2013年08月01日 15:00 〜 16:15 10階ホール
岡素之 規制改革会議議長 記者会見

会見メモ

政府の規制改革会議の岡素之議長(住友商事相談役)が会見し、①規制改革についての基本的な考え方、②6月にとりまとめた答申の主な内容、③今後の活動方針について話した。

司会 日本記者クラブ企画委員 実哲也(日経新聞)

内閣府 規制改革会議のウェブサイト

http://www8.cao.go.jp/kisei-kaikaku/


会見リポート

一丁目二番地の規制改革 覚悟と意欲

森 一夫 (日本経済新聞出身)

安倍晋三首相は規制改革を「成長戦略の一丁目一番地」と位置付けている。首相の諮問機関である規制改革会議は、各種規制の見直しを審議する重要な役割を担う。
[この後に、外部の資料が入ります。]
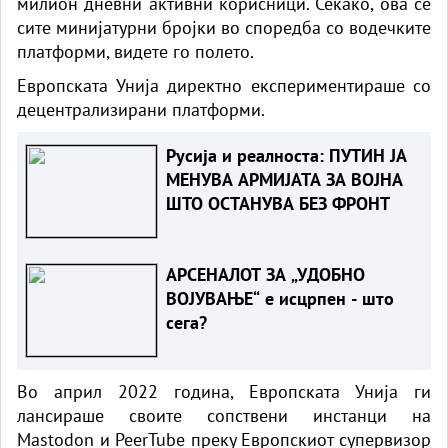
милион дневни активни корисници. Секако, ова се
сите минијатурни бројки во споредба со водечките
платформи, видете го полето.
Европската Унија директно експериментираше со
децентрализирани платформи.
Русија и реалноста: ПУТИН ЈА
МЕНУВА АРМИЈАТА ЗА ВОЈНА
ШТО ОСТАНУВА БЕЗ ФРОНТ
АРСЕНАЛОТ ЗА „УДОБНО
ВОЈУВАЊЕ“ е исцрпен - што
сега?
Во април 2022 година, Европската Унија ги
лансираше своите сопствени инстанци на
Mastodon и PeerTube преку Европскиот супервизор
議長を務める住友商事相談役の岡素之さんは、規制改革を「私は一丁目二番地だと思う」と言う。「どういう政策をやるかが一丁目一番地だ。それを阻害する要因を取り除くのが規制改革で、しっかり進めなければいけない。その面から経済の活性化に大いに貢献したい」と語る。


規制の見直しは総論賛成、各論反対に遭う。岡さんはあちら立てればこちら立たずの「トレードオフ」の問題を指摘する。既得権者は抵抗するし、自由度を増そうとすれば安全性の低下を懸念する声が上がる。


「トレードオフを踏まえて決断するのが政治だ」と言う岡さんは、「政官連携の重要性」を説く。「問題点を一番よくわかっているのは所管する官庁の官僚なのだから、彼らが規制改革を積極的に提案して、政治が決めるべきだ」。とはいえ、その後ろに既得権者の集団が付いている。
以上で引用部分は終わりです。